- [DATA SUPPLIED]
---

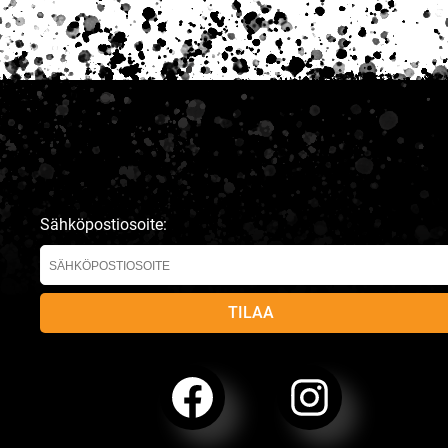
Sähköpostiosoite:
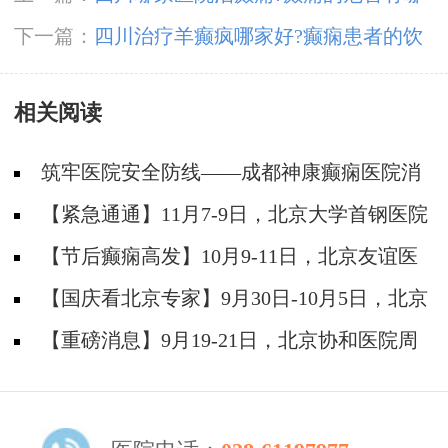
些呢?
下一篇：
四川治疗羊癫疯哪家好?癫痫患者的饮
食禁忌有哪些?
相关阅读
筑牢医院安全防线——成都神康癫痫医院消
防安全培训纪实
【紧急通通】11月7-9日，北京大学首钢医院
神经内科胡颖教授亲临成都会诊，破解癫痫疑难
【节后癫痫高发】10月9-11日，北京友谊医
院陈葵博士免费会诊+治疗援助，破解癫痫难
【国庆看北京专家】9月30日-10月5日，北京
题！
天坛&首钢医院两大专家蓉城亲诊+癫痫大额救
【重磅消息】9月19-21日，北京协和医院周
助，速约！
祥琴教授成都领衔会诊，共筑全年龄段抗癫防
线！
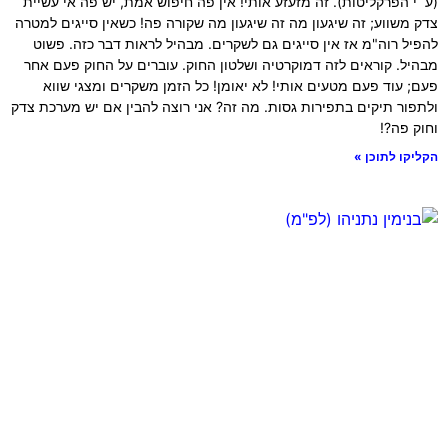
(ע״י הפרקליטות). זה מזעזע אותי! אין פה חיפוש אמת, יש פה אי עשיית
צדק משווע; זה שיגעון מה זה שיגעון מה שקורה פה! כשאין סייגים למטרה
להפיל רוה"מ אז אין סייגים גם לשקרים. מבהיל לראות דבר כזה. פשוט
מבהיל. קוראים לזה דמוקרטיה ושלטון החוק. עוברים על החוק פעם אחר
פעם; עוד פעם מטעים אותי! לא יאומן! כל הזמן משקרים ומצגי שווא
ולתפור תיקים בתפירות גסות. מה זה? אני רוצה להבין אם יש מערכת צדק
וחוק פה?!
הקליקו לתוכן »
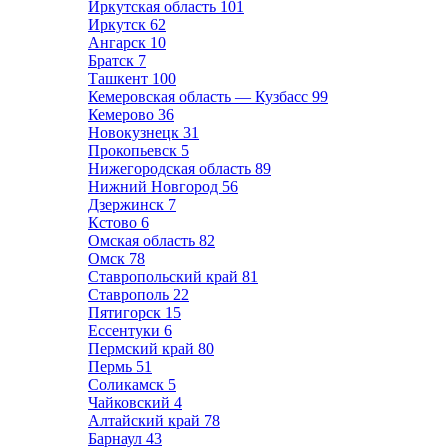
Иркутская область
101
Иркутск
62
Ангарск
10
Братск
7
Ташкент
100
Кемеровская область — Кузбасс
99
Кемерово
36
Новокузнецк
31
Прокопьевск
5
Нижегородская область
89
Нижний Новгород
56
Дзержинск
7
Кстово
6
Омская область
82
Омск
78
Ставропольский край
81
Ставрополь
22
Пятигорск
15
Ессентуки
6
Пермский край
80
Пермь
51
Соликамск
5
Чайковский
4
Алтайский край
78
Барнаул
43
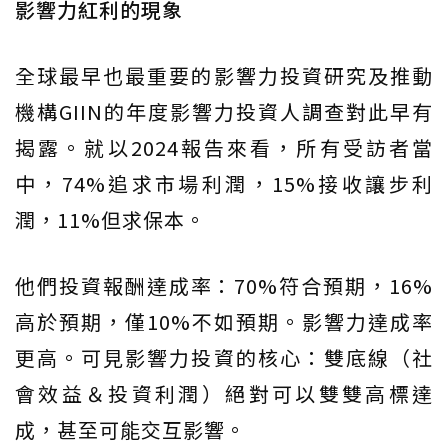
影響力紅利的現象
全球最早也最重要的影響力投資研究及推動
機構GIIN的年度影響力投資人調查對此早有
揭露。就以2024報告來看，所有受訪者當
中，74%追求市場利潤，15%接收讓步利
潤，11%但求保本。
他們投資報酬達成率：70%符合預期，16%
高於預期，僅10%不如預期。影響力達成率
更高。可見影響力投資的核心：雙底線（社
會效益＆投資利潤）絕對可以雙雙高標達
成，甚至可能交互影響。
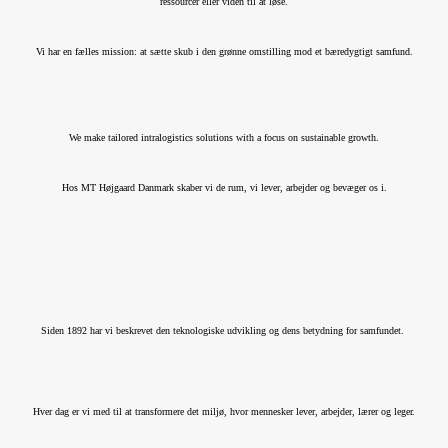
ressourcer eller viden til at løse.
Vi har en fælles mission: at sætte skub i den grønne omstilling mod et bæredygtigt samfund.
We make tailored intralogistics solutions with a focus on sustainable growth.
Hos MT Højgaard Danmark skaber vi de rum, vi lever, arbejder og bevæger os i.
Siden 1892 har vi beskrevet den teknologiske udvikling og dens betydning for samfundet.
Hver dag er vi med til at transformere det miljø, hvor mennesker lever, arbejder, lærer og leger.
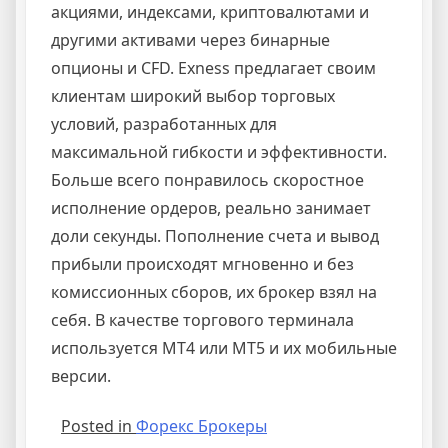
акциями, индексами, криптовалютами и
другими активами через бинарные
опционы и CFD. Exness предлагает своим
клиентам широкий выбор торговых
условий, разработанных для
максимальной гибкости и эффективности.
Больше всего понравилось скоростное
исполнение ордеров, реально занимает
доли секунды. Пополнение счета и вывод
прибыли происходят мгновенно и без
комиссионных сборов, их брокер взял на
себя. В качестве торгового терминала
используется MT4 или MT5 и их мобильные
версии.
Posted in
Форекс Брокеры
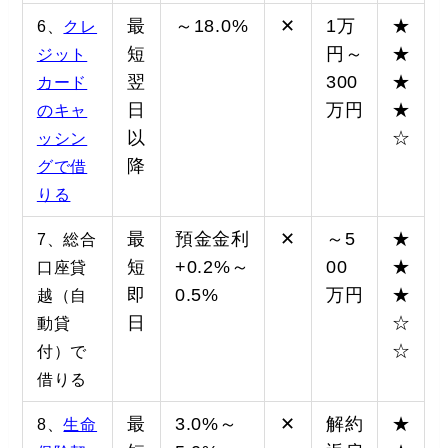
最
～18.0%
✕
1万
★
6、
クレ
短
円～
★
ジット
翌
300
★
カード
日
万円
★
のキャ
以
☆
ッシン
降
グで借
りる
最
預金金利
✕
～5
★
7、総合
短
+0.2%～
00
★
口座貸
即
0.5%
万円
★
越（自
日
☆
動貸
☆
付）で
借りる
最
3.0%～
✕
解約
★
8、
生命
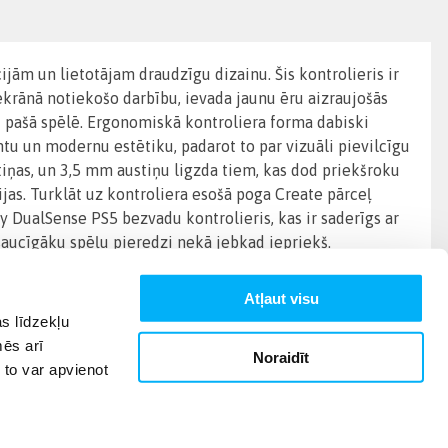
ijām un lietotājam draudzīgu dizainu. Šis kontrolieris ir
ekrānā notiekošo darbību, ievada jaunu ēru aizraujošās
ūtu pašā spēlē. Ergonomiskā kontroliera forma dabiski
ntu un modernu estētiku, padarot to par vizuāli pievilcīgu
stiņas, un 3,5 mm austiņu ligzda tiem, kas dod priekšroku
jas. Turklāt uz kontroliera esošā poga Create pārceļ
 DualSense PS5 bezvadu kontrolieris, kas ir saderīgs ar
tsaucīgāku spēļu pieredzi nekā jebkad iepriekš.
Atļaut visu
s līdzekļu
mēs arī
Noraidīt
 to var apvienot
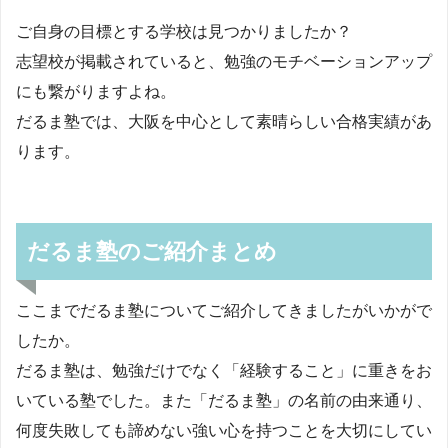
ご自身の目標とする学校は見つかりましたか？
志望校が掲載されていると、勉強のモチベーションアップ
にも繋がりますよね。
だるま塾では、大阪を中心として素晴らしい合格実績があ
ります。
だるま塾のご紹介まとめ
ここまでだるま塾についてご紹介してきましたがいかがで
したか。
だるま塾は、勉強だけでなく「経験すること」に重きをお
いている塾でした。また「だるま塾」の名前の由来通り、
何度失敗しても諦めない強い心を持つことを大切にしてい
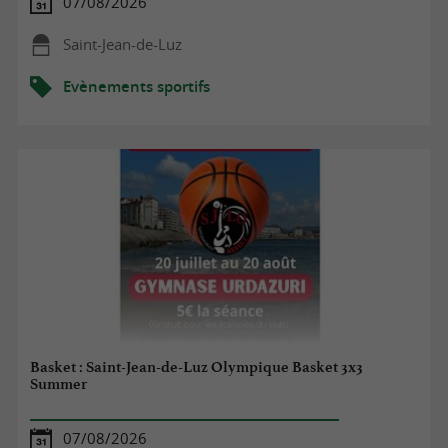
07/08/2026
Saint-Jean-de-Luz
Evènements sportifs
Basket : Saint-Jean-de-Luz Olympique Basket 3x3
Summer
07/08/2026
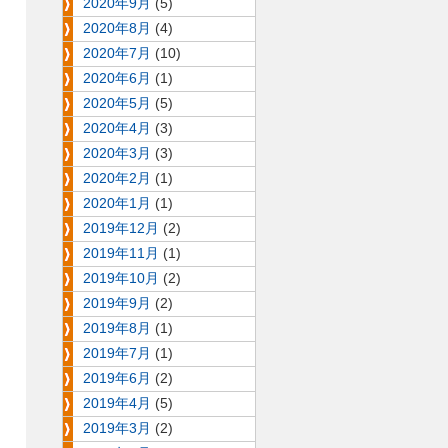
2020年9月
(5)
2020年8月
(4)
2020年7月
(10)
2020年6月
(1)
2020年5月
(5)
2020年4月
(3)
2020年3月
(3)
2020年2月
(1)
2020年1月
(1)
2019年12月
(2)
2019年11月
(1)
2019年10月
(2)
2019年9月
(2)
2019年8月
(1)
2019年7月
(1)
2019年6月
(2)
2019年4月
(5)
2019年3月
(2)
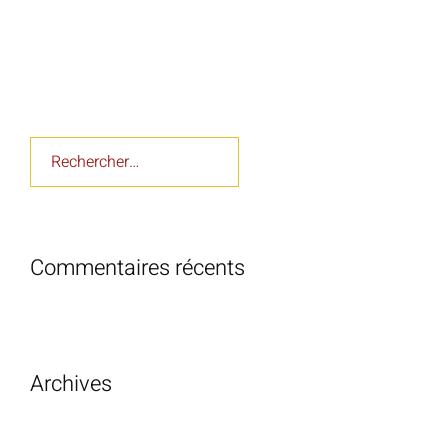
Rechercher :
Commentaires récents
Archives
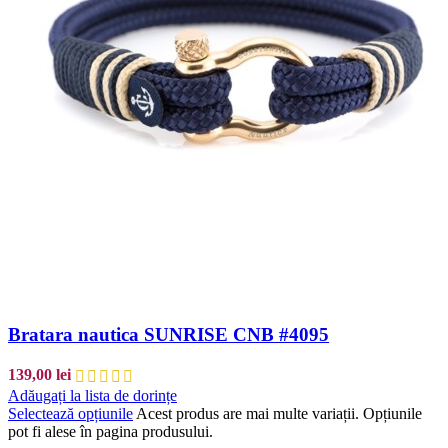
Bratara nautica SUNRISE CNB #4095
139,00
lei
Adăugați la lista de dorințe
Selectează opțiunile
Acest produs are mai multe variații. Opțiunile
pot fi alese în pagina produsului.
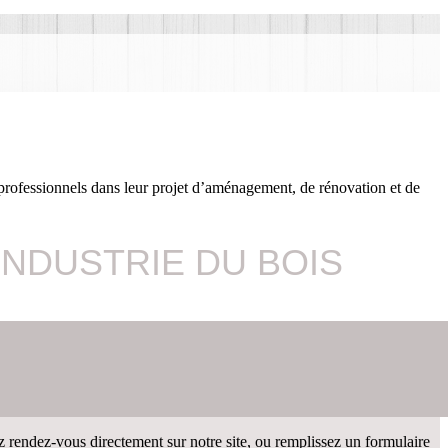
 professionnels dans leur projet d’aménagement, de rénovation et de
INDUSTRIE DU BOIS
rendez-vous directement sur notre site, ou remplissez un formulaire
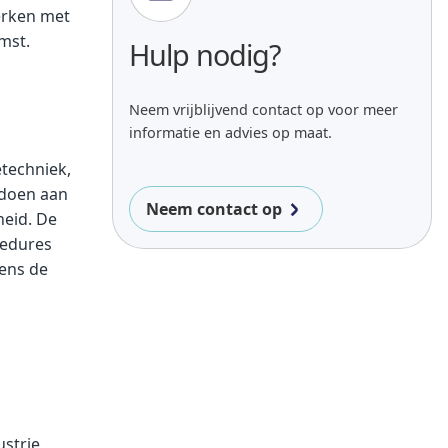
werken met
mst.
Hulp nodig?
Neem vrijblijvend contact op voor meer
informatie en advies op maat.
etechniek,
doen aan
Neem contact op
heid. De
cedures
ens de
ustrie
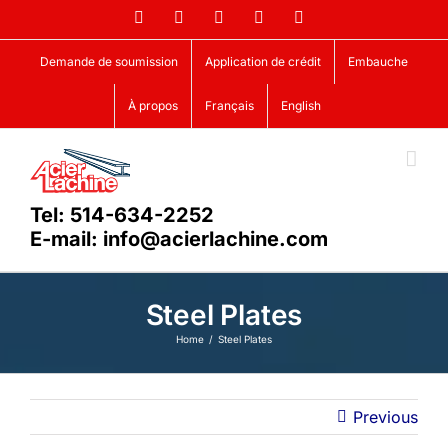
Skip
Facebook
LinkedIn
X
YouTube
Vimeo
to
content
Demande de soumission
Application de crédit
Embauche
À propos
Français
English
Tel: 514-634-2252
E-mail: info@acierlachine.com
Steel Plates
Home
Steel Plates
Previous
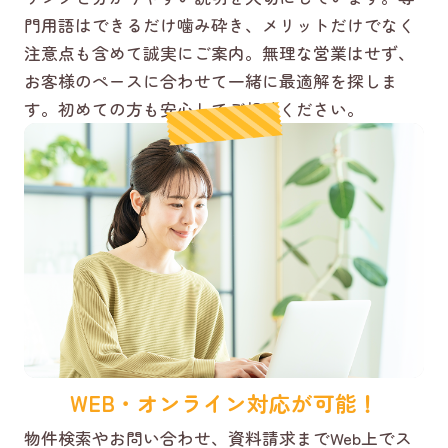
門用語はできるだけ噛み砕き、メリットだけでなく
注意点も含めて誠実にご案内。無理な営業はせず、
お客様のペースに合わせて一緒に最適解を探しま
す。初めての方も安心してご相談ください。
WEB・オンライン対応が可能！
物件検索やお問い合わせ、資料請求までWeb上でス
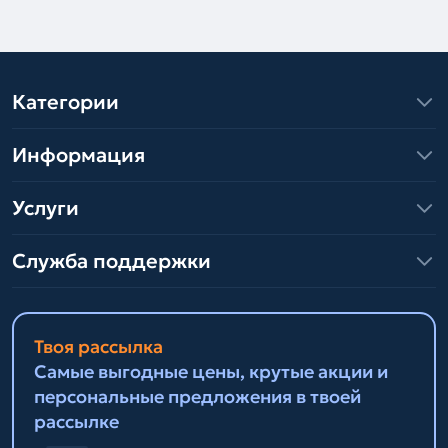
Категории
Информация
Услуги
Служба поддержки
Твоя рассылка
Самые выгодные цены, крутые акции и
персональные предложения в твоей
рассылке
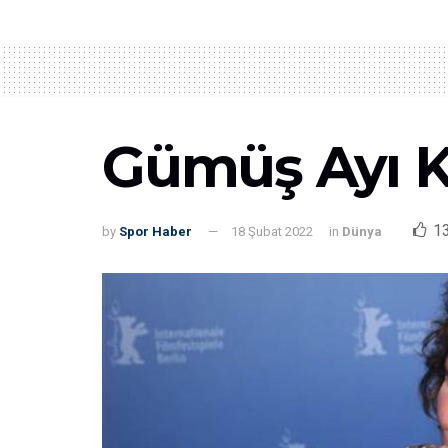
Gümüş Ayı K
1
by
Spor Haber
18 Şubat 2022
in
Dünya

---

- [THE TASK] Would you transcribe all of the data exactly, apart from its pictures?

- [RESPONSE BOX]
Sähköpostiosoite:
些呢?
下一篇：
四川治疗羊癫疯哪家好?癫痫患者的饮
食禁忌有哪些?
相关阅读
筑牢医院安全防线——成都神康癫痫医院消
防安全培训纪实
【紧急通通】11月7-9日，北京大学首钢医院
神经内科胡颖教授亲临成都会诊，破解癫痫疑难
【节后癫痫高发】10月9-11日，北京友谊医
院陈葵博士免费会诊+治疗援助，破解癫痫难
【国庆看北京专家】9月30日-10月5日，北京
题！
天坛&首钢医院两大专家蓉城亲诊+癫痫大额救
【重磅消息】9月19-21日，北京协和医院周
助，速约！
祥琴教授成都领衔会诊，共筑全年龄段抗癫防
线！
(ע״י הפרקליטות). זה מזעזע אותי! אין פה חיפוש אמת, יש פה אי עשיית
צדק משווע; זה שיגעון מה זה שיגעון מה שקורה פה! כשאין סייגים למטרה
להפיל רוה"מ אז אין סייגים גם לשקרים. מבהיל לראות דבר כזה. פשוט
מבהיל. קוראים לזה דמוקרטיה ושלטון החוק. עוברים על החוק פעם אחר
פעם; עוד פעם מטעים אותי! לא יאומן! כל הזמן משקרים ומצגי שווא
ולתפור תיקים בתפירות גסות. מה זה? אני רוצה להבין אם יש מערכת צדק
וחוק פה?!
הקליקו לתוכן »
Иркутская область
101
Иркутск
62
Ангарск
10
Братск
7
Ташкент
100
Кемеровская область — Кузбасс
99
Кемерово
36
Новокузнецк
31
Прокопьевск
5
Нижегородская область
89
Нижний Новгород
56
Дзержинск
7
Кстово
6
Омская область
82
Омск
78
Ставропольский край
81
Ставрополь
22
Пятигорск
15
Ессентуки
6
Пермский край
80
Пермь
51
Соликамск
5
Чайковский
4
Алтайский край
78
Барнаул
43
影響力紅利的現象
全球最早也最重要的影響力投資研究及推動
機構GIIN的年度影響力投資人調查對此早有
揭露。就以2024報告來看，所有受訪者當
中，74%追求市場利潤，15%接收讓步利
潤，11%但求保本。
他們投資報酬達成率：70%符合預期，16%
高於預期，僅10%不如預期。影響力達成率
更高。可見影響力投資的核心：雙底線（社
會效益＆投資利潤）絕對可以雙雙高標達
成，甚至可能交互影響。
ressourcer eller viden til at løse.
Vi har en fælles mission: at sætte skub i den grønne omstilling mod et bæredygtigt samfund.
We make tailored intralogistics solutions with a focus on sustainable growth.
Hos MT Højgaard Danmark skaber vi de rum, vi lever, arbejder og bevæger os i.
Siden 1892 har vi beskrevet den teknologiske udvikling og dens betydning for samfundet.
Hver dag er vi med til at transformere det miljø, hvor mennesker lever, arbejder, lærer og leger.
акциями, индексами, криптовалютами и
другими активами через бинарные
опционы и CFD. Exness предлагает своим
клиентам широкий выбор торговых
условий, разработанных для
максимальной гибкости и эффективности.
Больше всего понравилось скоростное
исполнение ордеров, реально занимает
доли секунды. Пополнение счета и вывод
прибыли происходят мгновенно и без
комиссионных сборов, их брокер взял на
себя. В качестве торгового терминала
используется MT4 или MT5 и их мобильные
версии.
Posted in
Форекс Брокеры
最
～18.0%
✕
1万
★
6、
クレ
短
円～
★
ジット
翌
300
★
カード
日
万円
★
のキャ
以
☆
ッシン
降
グで借
りる
最
預金金利
✕
～5
★
7、総合
短
+0.2%～
00
★
口座貸
即
0.5%
万円
★
越（自
日
☆
動貸
☆
付）で
借りる
最
3.0%～
✕
解約
★
8、
生命
ijām un lietotājam draudzīgu dizainu. Šis kontrolieris ir
ekrānā notiekošo darbību, ievada jaunu ēru aizraujošās
ūtu pašā spēlē. Ergonomiskā kontroliera forma dabiski
ntu un modernu estētiku, padarot to par vizuāli pievilcīgu
stiņas, un 3,5 mm austiņu ligzda tiem, kas dod priekšroku
jas. Turklāt uz kontroliera esošā poga Create pārceļ
 DualSense PS5 bezvadu kontrolieris, kas ir saderīgs ar
tsaucīgāku spēļu pieredzi nekā jebkad iepriekš.
Atļaut visu
s līdzekļu
mēs arī
Noraidīt
 to var apvienot
ご自身の目標とする学校は見つかりましたか？
志望校が掲載されていると、勉強のモチベーションアップ
にも繋がりますよね。
だるま塾では、大阪を中心として素晴らしい合格実績があ
ります。
だるま塾のご紹介まとめ
ここまでだるま塾についてご紹介してきましたがいかがで
したか。
だるま塾は、勉強だけでなく「経験すること」に重きをお
いている塾でした。また「だるま塾」の名前の由来通り、
何度失敗しても諦めない強い心を持つことを大切にしてい
07/08/2026
Saint-Jean-de-Luz
Evènements sportifs
Basket : Saint-Jean-de-Luz Olympique Basket 3x3
Summer
07/08/2026
2020年9月
(5)
2020年8月
(4)
2020年7月
(10)
2020年6月
(1)
2020年5月
(5)
2020年4月
(3)
2020年3月
(3)
2020年2月
(1)
2020年1月
(1)
2019年12月
(2)
2019年11月
(1)
2019年10月
(2)
2019年9月
(2)
2019年8月
(1)
2019年7月
(1)
2019年6月
(2)
2019年4月
(5)
2019年3月
(2)
Rechercher :
Commentaires récents
Archives
Bratara nautica SUNRISE CNB #4095
139,00
lei
Adăugați la lista de dorințe
Selectează opțiunile
Acest produs are mai multe variații. Opțiunile
pot fi alese în pagina produsului.
 professionnels dans leur projet d’aménagement, de rénovation et de
INDUSTRIE DU BOIS
rendez-vous directement sur notre site, ou remplissez un formulaire
werken met
mst.
Hulp nodig?
Neem vrijblijvend contact op voor meer
informatie en advies op maat.
etechniek,
doen aan
Neem contact op
heid. De
cedures
ens de
ustrie
Skip
Facebook
LinkedIn
X
YouTube
Vimeo
to
content
Demande de soumission
Application de crédit
Embauche
À propos
Français
English
Tel: 514-634-2252
E-mail: info@acierlachine.com
Steel Plates
Home
Steel Plates
Previous
門用語はできるだけ噛み砕き、メリットだけでなく
注意点も含めて誠実にご案内。無理な営業はせず、
お客様のペースに合わせて一緒に最適解を探しま
す。初めての方も安心してご相談ください。
WEB・オンライン対応が可能！
物件検索やお問い合わせ、資料請求までWeb上でス
Категории
Информация
Услуги
Служба поддержки
Твоя рассылка
Самые выгодные цены, крутые акции и
персональные предложения в твоей
рассылке
Gümüş Ayı K
1
by
Spor Haber
18 Şubat 2022
in
Dünya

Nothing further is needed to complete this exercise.